Your task
Each line from the one containing "WAVES OTT for the very first time. Regional" through the end of the entries below must be output exactly; no other line belongs.

Dataset excerpts
#####

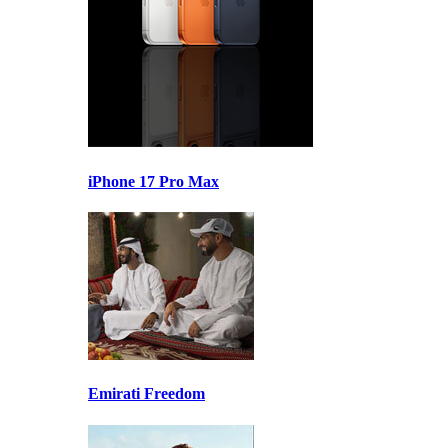
iPhone 17 Pro Max
Emirati Freedom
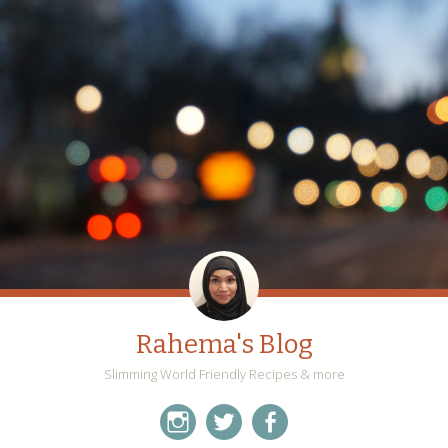
Rahema's Blog
Slimming World Friendly Recipes & more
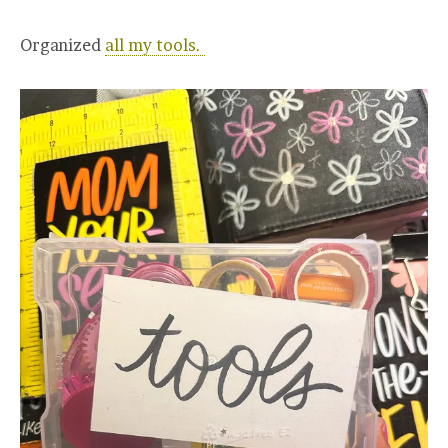
Organized
all my tools.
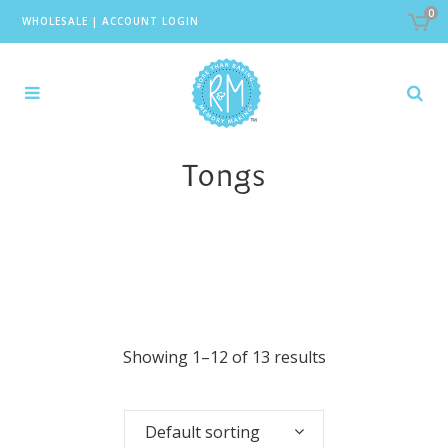
0
WHOLESALE
|
ACCOUNT LOGIN
Tongs
Showing 1–12 of 13 results
Default sorting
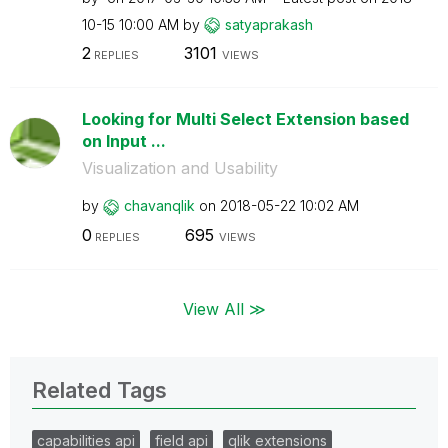
10-15
10:00 AM
by
satyaprakash
2
3101
REPLIES
VIEWS
Looking for Multi Select Extension based
on Input ...
Visualization and Usability
by
chavanqlik
on
‎2018-05-22
10:02 AM
0
695
REPLIES
VIEWS
View All ≫
Related Tags
capabilities api
field api
qlik extensions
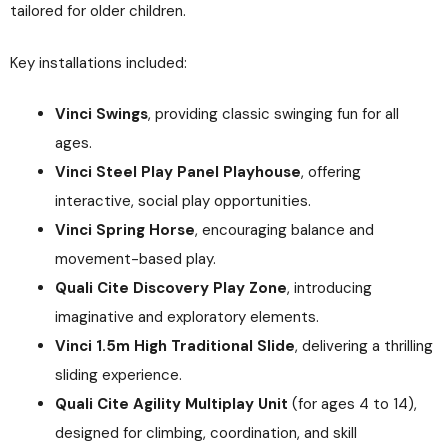
tailored for older children.
Key installations included:
Vinci Swings
, providing classic swinging fun for all
ages.
Vinci Steel Play Panel Playhouse
, offering
interactive, social play opportunities.
Vinci Spring Horse
, encouraging balance and
movement-based play.
Quali Cite Discovery Play Zone
, introducing
imaginative and exploratory elements.
Vinci 1.5m High Traditional Slide
, delivering a thrilling
sliding experience.
Quali Cite Agility Multiplay Unit
(for ages 4 to 14),
designed for climbing, coordination, and skill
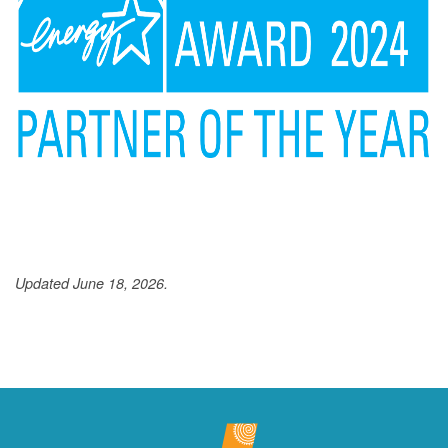
Updated June 18, 2026.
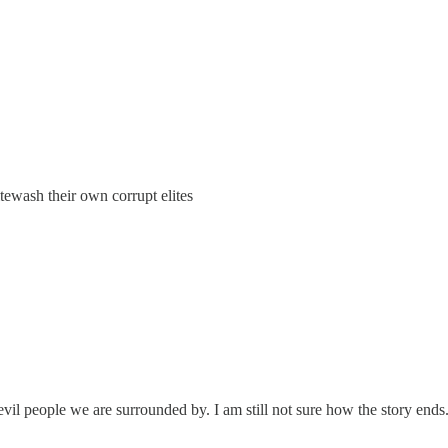
ewash their own corrupt elites
evil people we are surrounded by. I am still not sure how the story ends. 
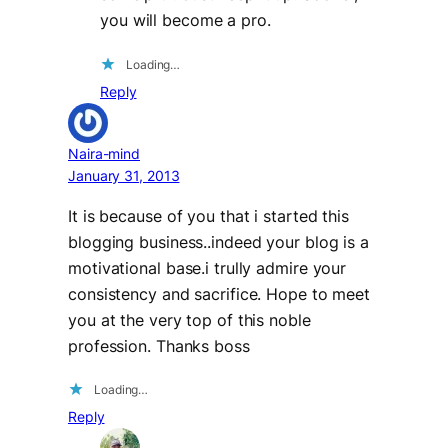
you will become a pro.
Loading…
Reply
Naira-mind
January 31, 2013
It is because of you that i started this
blogging business..indeed your blog is a
motivational base.i trully admire your
consistency and sacrifice. Hope to meet
you at the very top of this noble
profession. Thanks boss
Loading…
Reply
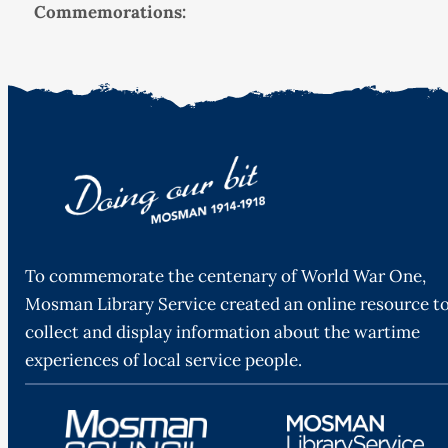
Commemorations:
To commemorate the centenary of World War One,
Mosman Library Service created an online resource t
collect and display information about the wartime
experiences of local service people.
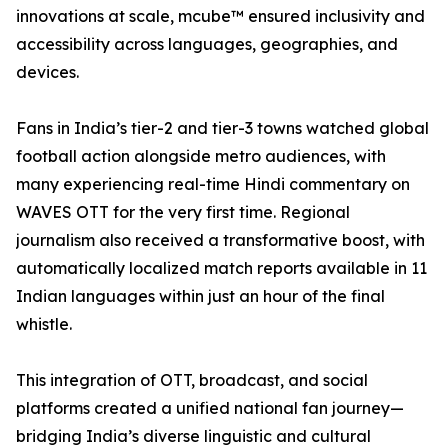
innovations at scale, mcube™ ensured inclusivity and
accessibility across languages, geographies, and
devices.
Fans in India’s tier-2 and tier-3 towns watched global
football action alongside metro audiences, with
many experiencing real-time Hindi commentary on
WAVES OTT for the very first time. Regional
journalism also received a transformative boost, with
automatically localized match reports available in 11
Indian languages within just an hour of the final
whistle.
This integration of OTT, broadcast, and social
platforms created a unified national fan journey—
bridging India’s diverse linguistic and cultural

#####

Solution to this exercise
WAVES OTT for the very first time. Regional
journalism also received a transformative boost, with
automatically localized match reports available in 11
Indian languages within just an hour of the final
whistle.
This integration of OTT, broadcast, and social
platforms created a unified national fan journey—
bridging India’s diverse linguistic and cultural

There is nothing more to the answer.